▶ [Directions for this task] Pull each line holding the word "остановка" from the data.

Extracted page text data:
* * * *
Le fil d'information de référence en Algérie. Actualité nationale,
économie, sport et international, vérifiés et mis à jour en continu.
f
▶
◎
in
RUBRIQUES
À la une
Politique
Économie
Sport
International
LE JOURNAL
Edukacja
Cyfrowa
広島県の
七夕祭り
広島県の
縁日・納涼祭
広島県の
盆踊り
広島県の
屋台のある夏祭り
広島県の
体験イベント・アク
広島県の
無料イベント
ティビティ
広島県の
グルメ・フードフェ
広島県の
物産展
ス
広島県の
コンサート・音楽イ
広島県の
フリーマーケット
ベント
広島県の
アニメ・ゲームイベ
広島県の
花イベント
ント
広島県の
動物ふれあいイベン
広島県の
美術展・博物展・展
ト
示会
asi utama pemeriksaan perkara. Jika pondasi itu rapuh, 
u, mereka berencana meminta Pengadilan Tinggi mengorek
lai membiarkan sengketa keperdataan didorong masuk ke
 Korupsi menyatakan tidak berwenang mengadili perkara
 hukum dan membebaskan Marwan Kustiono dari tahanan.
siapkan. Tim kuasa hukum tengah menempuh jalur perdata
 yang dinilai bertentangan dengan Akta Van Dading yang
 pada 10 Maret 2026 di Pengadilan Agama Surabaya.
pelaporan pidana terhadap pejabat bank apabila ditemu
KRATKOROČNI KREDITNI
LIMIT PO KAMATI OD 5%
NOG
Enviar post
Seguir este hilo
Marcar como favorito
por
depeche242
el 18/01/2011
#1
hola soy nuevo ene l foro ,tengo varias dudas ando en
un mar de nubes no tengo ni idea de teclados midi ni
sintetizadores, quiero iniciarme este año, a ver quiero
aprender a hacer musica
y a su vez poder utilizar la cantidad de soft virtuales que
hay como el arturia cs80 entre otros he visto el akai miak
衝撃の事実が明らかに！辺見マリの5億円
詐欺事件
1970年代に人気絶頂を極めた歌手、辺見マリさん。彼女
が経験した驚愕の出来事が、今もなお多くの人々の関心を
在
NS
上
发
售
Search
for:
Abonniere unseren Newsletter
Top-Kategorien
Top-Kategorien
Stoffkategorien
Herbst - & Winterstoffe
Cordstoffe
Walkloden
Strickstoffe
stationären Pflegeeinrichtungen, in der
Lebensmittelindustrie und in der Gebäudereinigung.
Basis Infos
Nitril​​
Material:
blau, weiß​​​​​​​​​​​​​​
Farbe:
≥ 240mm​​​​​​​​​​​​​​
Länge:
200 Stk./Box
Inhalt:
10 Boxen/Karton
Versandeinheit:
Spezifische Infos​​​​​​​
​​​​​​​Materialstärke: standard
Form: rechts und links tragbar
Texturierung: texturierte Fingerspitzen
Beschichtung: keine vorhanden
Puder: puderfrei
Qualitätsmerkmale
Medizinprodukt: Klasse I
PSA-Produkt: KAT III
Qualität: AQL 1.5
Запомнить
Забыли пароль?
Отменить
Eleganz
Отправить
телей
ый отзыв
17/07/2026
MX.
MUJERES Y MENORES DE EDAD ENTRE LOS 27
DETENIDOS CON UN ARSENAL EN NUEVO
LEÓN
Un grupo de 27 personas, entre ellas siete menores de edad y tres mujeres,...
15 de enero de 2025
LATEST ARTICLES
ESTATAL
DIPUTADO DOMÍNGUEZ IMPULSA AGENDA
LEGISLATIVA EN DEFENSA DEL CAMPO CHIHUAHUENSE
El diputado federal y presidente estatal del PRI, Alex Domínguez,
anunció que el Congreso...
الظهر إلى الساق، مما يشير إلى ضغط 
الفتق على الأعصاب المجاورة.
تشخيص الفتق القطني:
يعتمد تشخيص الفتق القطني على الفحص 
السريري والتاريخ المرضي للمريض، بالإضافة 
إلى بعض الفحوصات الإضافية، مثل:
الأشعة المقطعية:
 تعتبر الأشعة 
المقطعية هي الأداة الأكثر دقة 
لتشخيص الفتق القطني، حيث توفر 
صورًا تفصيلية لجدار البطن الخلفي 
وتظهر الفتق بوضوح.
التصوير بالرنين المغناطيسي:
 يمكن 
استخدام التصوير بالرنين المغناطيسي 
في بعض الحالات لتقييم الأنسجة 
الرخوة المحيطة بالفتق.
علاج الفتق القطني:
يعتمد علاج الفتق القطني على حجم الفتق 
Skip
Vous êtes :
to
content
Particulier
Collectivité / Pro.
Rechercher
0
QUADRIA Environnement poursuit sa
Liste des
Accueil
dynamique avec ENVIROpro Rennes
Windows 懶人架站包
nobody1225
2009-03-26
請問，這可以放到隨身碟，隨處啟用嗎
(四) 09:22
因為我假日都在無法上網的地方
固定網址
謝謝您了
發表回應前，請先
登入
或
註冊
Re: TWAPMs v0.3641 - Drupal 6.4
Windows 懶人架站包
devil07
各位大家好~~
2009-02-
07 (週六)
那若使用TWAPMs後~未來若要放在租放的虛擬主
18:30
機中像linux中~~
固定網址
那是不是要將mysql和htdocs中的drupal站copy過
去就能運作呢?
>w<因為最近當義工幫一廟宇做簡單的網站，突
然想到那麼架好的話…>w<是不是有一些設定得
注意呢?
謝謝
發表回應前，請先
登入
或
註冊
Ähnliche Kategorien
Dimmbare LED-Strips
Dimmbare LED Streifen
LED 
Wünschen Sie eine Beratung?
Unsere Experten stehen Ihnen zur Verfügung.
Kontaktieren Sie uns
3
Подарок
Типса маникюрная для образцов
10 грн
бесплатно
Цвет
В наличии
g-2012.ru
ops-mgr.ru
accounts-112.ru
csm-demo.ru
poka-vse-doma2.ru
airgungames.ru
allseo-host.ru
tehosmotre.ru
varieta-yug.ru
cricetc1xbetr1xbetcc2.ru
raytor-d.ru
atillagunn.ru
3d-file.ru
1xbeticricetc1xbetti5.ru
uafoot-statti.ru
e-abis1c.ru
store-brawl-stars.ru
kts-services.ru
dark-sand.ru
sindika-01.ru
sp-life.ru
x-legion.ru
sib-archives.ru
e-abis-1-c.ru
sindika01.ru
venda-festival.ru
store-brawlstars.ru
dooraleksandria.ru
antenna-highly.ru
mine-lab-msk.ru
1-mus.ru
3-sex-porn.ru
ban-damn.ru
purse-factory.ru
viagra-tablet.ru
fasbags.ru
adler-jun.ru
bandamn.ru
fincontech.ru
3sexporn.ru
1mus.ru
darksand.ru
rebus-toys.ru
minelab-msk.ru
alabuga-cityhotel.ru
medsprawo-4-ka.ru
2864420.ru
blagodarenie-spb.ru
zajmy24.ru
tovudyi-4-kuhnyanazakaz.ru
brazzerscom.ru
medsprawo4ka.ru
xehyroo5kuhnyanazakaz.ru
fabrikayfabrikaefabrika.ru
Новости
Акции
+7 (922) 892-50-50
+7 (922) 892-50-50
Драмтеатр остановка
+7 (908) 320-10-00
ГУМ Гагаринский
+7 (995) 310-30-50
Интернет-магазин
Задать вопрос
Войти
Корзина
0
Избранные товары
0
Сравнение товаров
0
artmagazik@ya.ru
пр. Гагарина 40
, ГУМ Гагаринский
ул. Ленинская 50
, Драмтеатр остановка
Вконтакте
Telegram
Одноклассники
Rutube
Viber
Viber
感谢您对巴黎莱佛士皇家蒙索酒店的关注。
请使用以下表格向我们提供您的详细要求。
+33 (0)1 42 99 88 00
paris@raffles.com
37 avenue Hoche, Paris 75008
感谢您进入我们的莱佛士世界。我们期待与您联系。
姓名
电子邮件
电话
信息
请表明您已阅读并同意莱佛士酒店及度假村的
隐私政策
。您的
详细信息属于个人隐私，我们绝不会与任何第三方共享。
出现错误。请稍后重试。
* * * *
▶ [Answer area]
Драмтеатр остановка
, Драмтеатр остановка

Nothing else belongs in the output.